“Love marriage”this word haunts almost everyone, especially Indian parents. When I was a kid and I used to attend marriages of friends and relatives. I always used to hear one of these words love or arranged. Fundamentally, one thing was clear to me in my childhood itself that love marriage meant that the kids weren’t obedient and were not at all well mannered while arranged meant that the parents had best kids one could ever have, obedient and well mannered all at the same time. Another thing which I remember from my childhood related to this is that if the marriage was that of love marriage, there used to be a buzz around the party that the bride and the groom have chosen each other and it’s not the parents who have made the match and also some aunties would always say that, “aaj kal ke bache bhi na” in between all the aww’s and haww’s. Not only this all the spices were added to these haww’s and aww’s like that of Indian food, Indian talks are also very spicy. As I grew up, I saw people falling in love and out of love. The best or the worst part about love is when you have to tell about it to your parents. In some households it as normal as it should be but in some it is as if the kid of the house announced that he or she is committing suicide, the situation is such that the parents are as if the kid has died, they will bite their lips and will tell god time and again that he didn’t do it right to them. One of the stories which I remember is one of my friends who was my age wanted to get married to the love of her life, it was true love because it could be felt from the way they saw each other. The boy’s family knew the girl well and were ready to have her as the daughter in law of the house. But, as they say marriage in India is not an affair between two people, it is an affair between two families.

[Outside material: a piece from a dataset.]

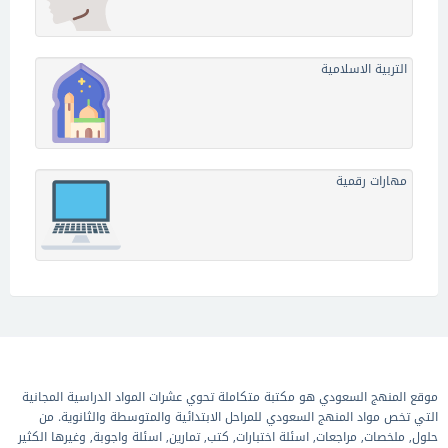
التربية الاسلامية
مهارات رقمية
موقع المنهج السعودي هو مكتبة متكاملة تحوي عشرات المواد الدراسية المجانية
التي تخص مواد المنهج السعودي للمراحل الابتدائية والمتوسطة والثانوية. من
حلول, ملخصات, مراجعات, اسئلة اختبارات, كتب, تمارين, اسئلة واجوبة, وغيرها الكثير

One fine day, the girl decided to tell her parents about the boy and the parents disapproved the proposal without even meeting the boy. The grounds given for doing so were that the guy is not from the same caste, is not of the same status or class to which the girl’s family belongs to and the last but not the least, “log kya kahenge” that is how a love story was rejected. She tried to convince her parents, but all was in vain. Finally, she had to become the best Indian daughter and had to leave the love of her life. It was difficult for her, the guy with whom she had daydreamed of living whole of her life got married to somebody else. In the meantime, she also got married, but it was like it was simply her body getting married to someone because her soul had died that very day, the day she let go the love of her life. The guy she got married is rich, too rich to buy her anything when I say anything, I mean it. But, she is not happy because sadly no one can buy love. A few days ago, I met her parents and they didn’t directly accept that they did wrong with their girl, but yes, it could be felt from their expressions and the way they expressed their feelings. Somewhere, they wanted to shout at their girl and tell the young lady that Why didn’t you fight for your love? They were sad because they knew that they had crushed the happiness of their girl which their own hands for their own selfish purpose, for something called society. In the end, they accepted that it was their ego, which was getting hurt, it was their hard earned reputation which was getting affected.
In my view, marriage is the biggest gamble one plays in life. And, it is not that love marriages work for sure, but parents should surely give it a thought because even arrange marriages do not come with a tag that they will work for sure.